# Solving differential equation

• Sep 4th 2010, 01:10 AM
acevipa
Solving differential equation
Solve $\displaystyle x^2y''+xy'+y=\log x \ \ \ \ x>0$ by letting $\displaystyle x=e^t$

How do I find y' and y''?

$\displaystyle \frac{dy}{dx}=\frac{dy}{dt}\cdot\frac{dt}{dx}$

$\displaystyle \frac{dy}{dx}=\frac{dy}{dt}\cdot e^{-t}$

Not too sure what to do next?
• Sep 4th 2010, 01:20 AM
Prove It
Your calculation of $\displaystyle \frac{dy}{dx}$ is correct.

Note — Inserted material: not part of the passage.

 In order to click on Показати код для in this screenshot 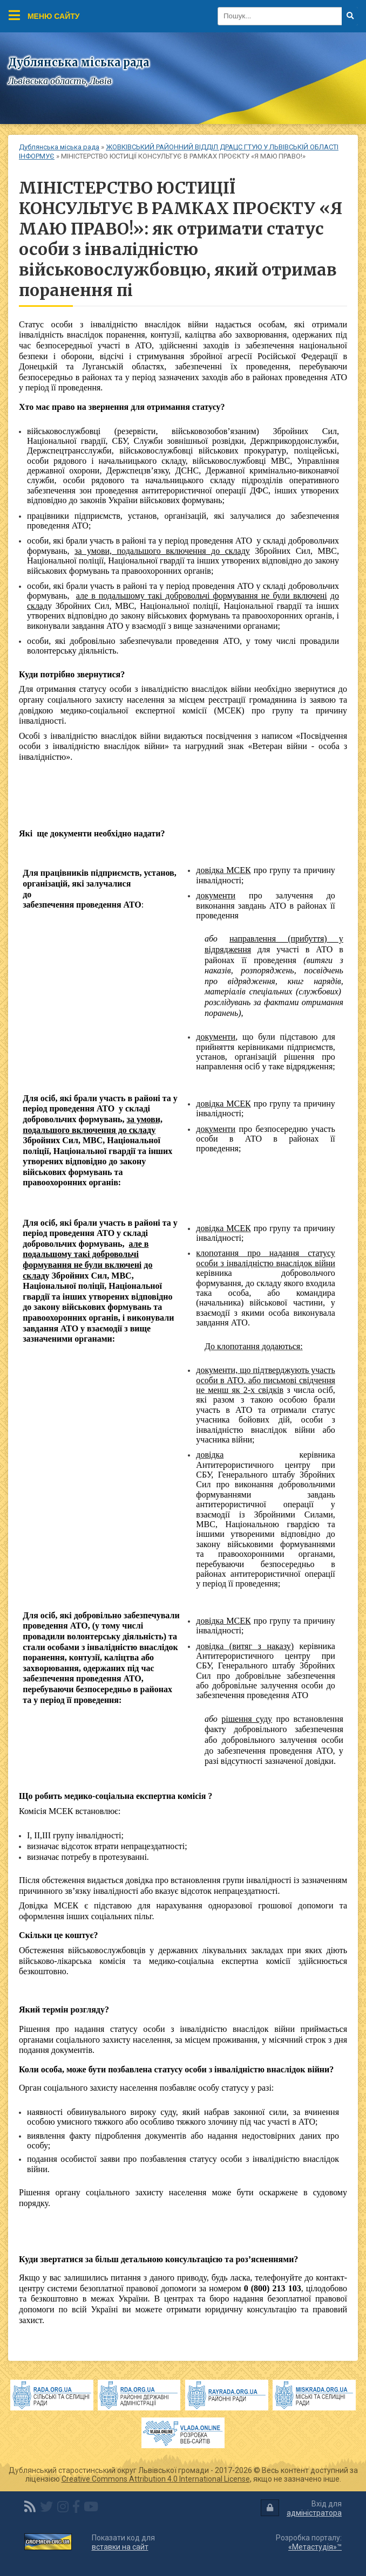, I will do `click(123, 2542)`. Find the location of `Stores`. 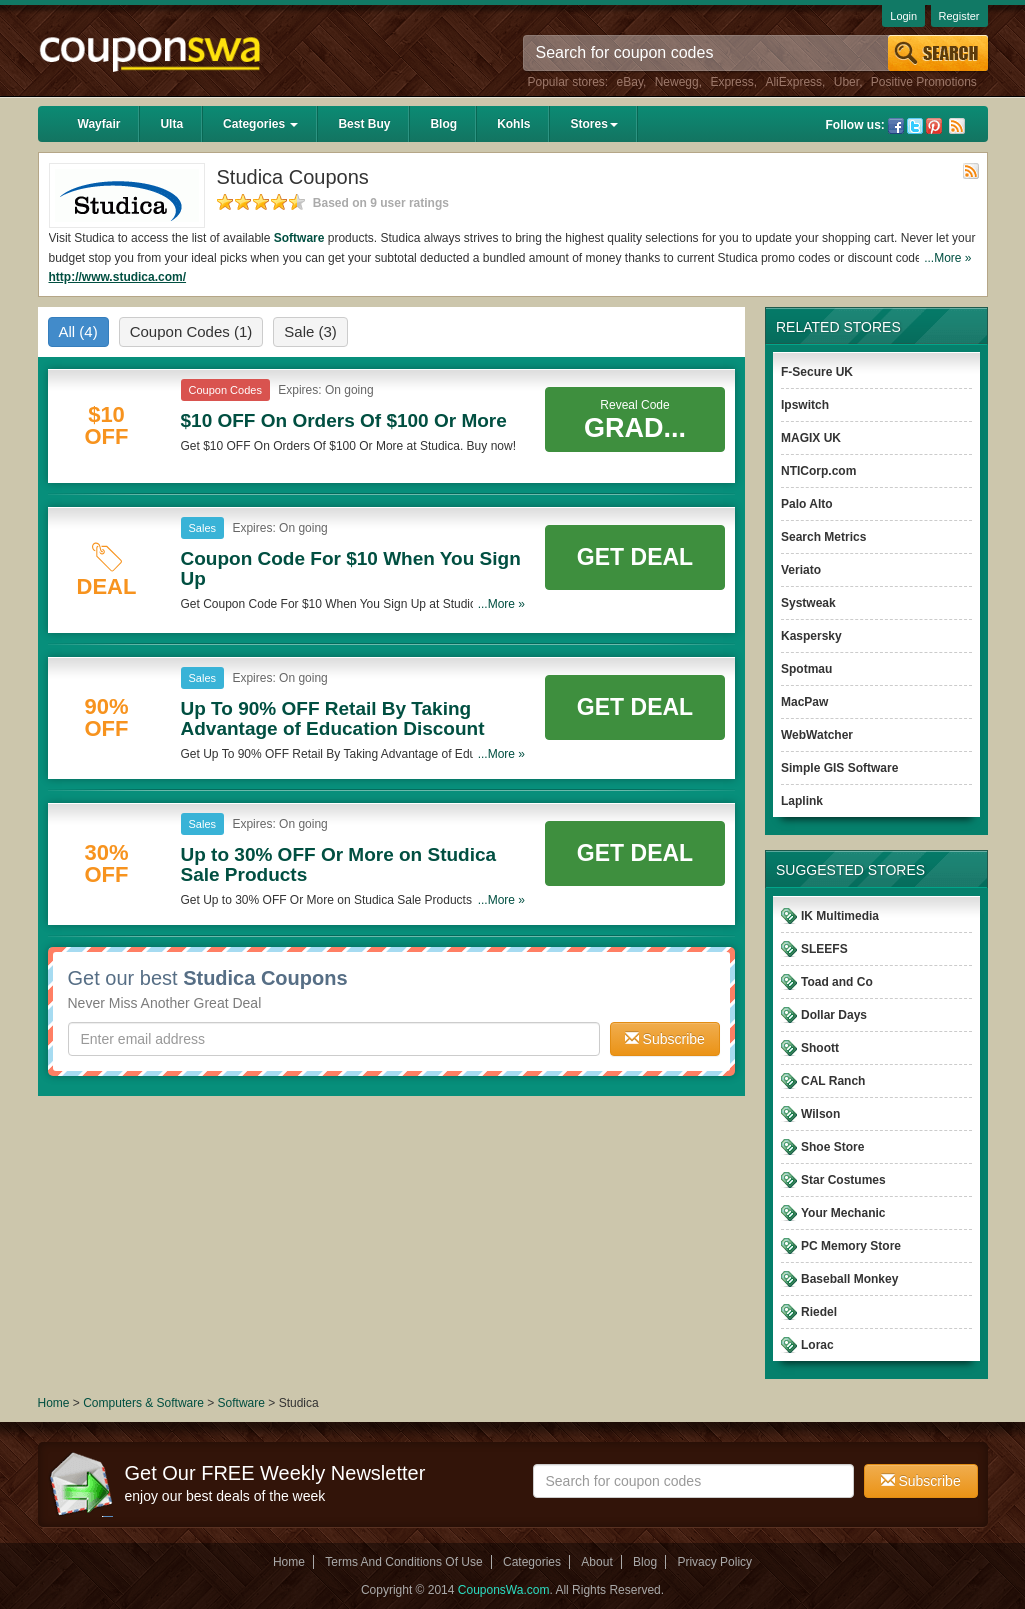

Stores is located at coordinates (593, 124). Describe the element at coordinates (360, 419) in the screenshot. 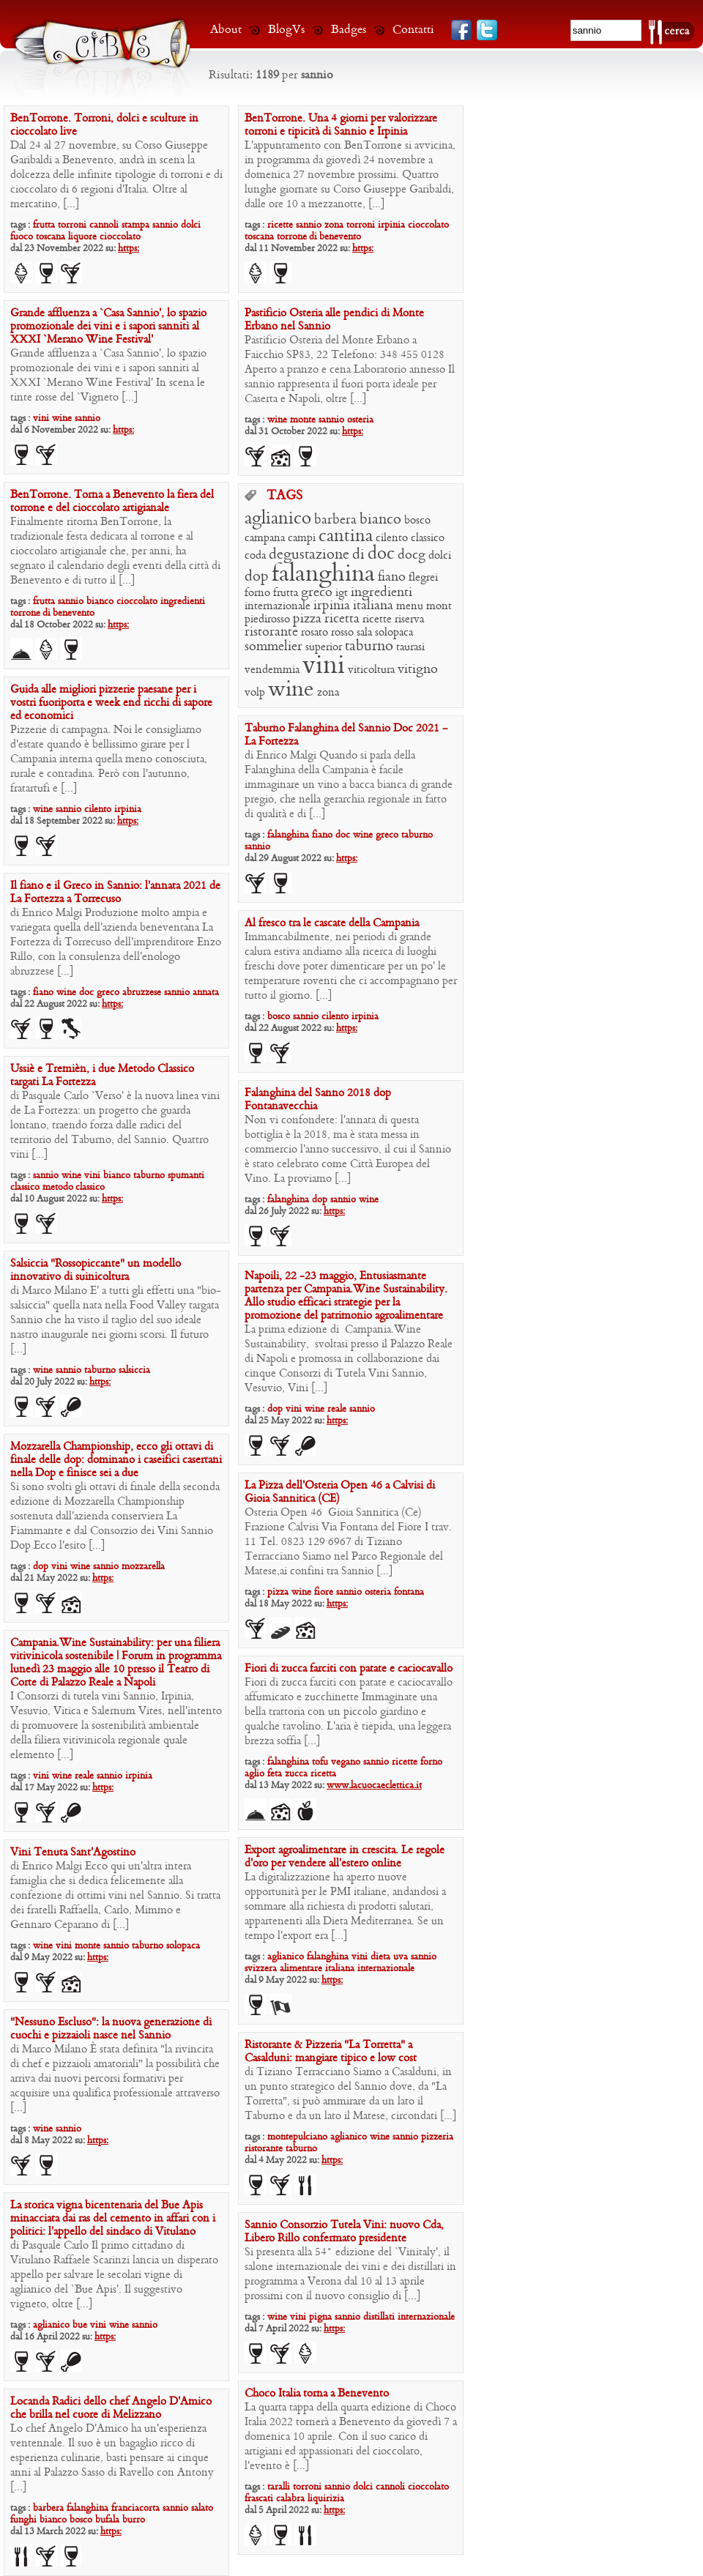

So $\displaystyle \frac{d^2y}{dx^2} = \frac{d}{dx}\left(e^{-t}\,\frac{dy}{dt}\right)$

$\displaystyle = e^{-t}\,\frac{d}{dx}\left(\frac{dy}{dt}\right) + \frac{d}{dx}(e^{-t})\,\frac{dy}{dt}$

$\displaystyle = e^{-t}\,\frac{d}{dt}\left(\frac{dy}{dt}\right)\,\frac{ dt}{dx} + \frac{d}{dt}(e^{-t})\,\frac{dt}{dx}\,\frac{dy}{dt}$

$\displaystyle = e^{-2t}\,\frac{d^2y}{dt^2} - e^{-2t}\,\frac{dy}{dt}$.

Now substitute everything into your DE.
• Sep 4th 2010, 01:23 AM
acevipa
Quote:

Originally Posted by Prove It
Your calculation of $\displaystyle \frac{dy}{dx}$ is correct.

So $\displaystyle \frac{d^2y}{dx^2} = \frac{d}{dx}\left(e^{-t}\,\frac{dy}{dt}\right)$

$\displaystyle = e^{-t}\,\frac{d}{dx}\left(\frac{dy}{dt}\right) + \frac{d}{dx}(e^{-t})\,\frac{dy}{dt}$

$\displaystyle = e^{-t}\,\frac{d}{dt}\left(\frac{dy}{dt}\right)\,\frac{ dt}{dx} + \frac{d}{dt}(e^{-t})\,\frac{dt}{dx}\,\frac{dy}{dt}$

$\displaystyle = e^{-2t}\,\frac{d^2y}{dt^2} - e^{-2t}\,\frac{dy}{dt}$.

Now substitute everything into your DE.

Thanks, that makes a lot of sense now.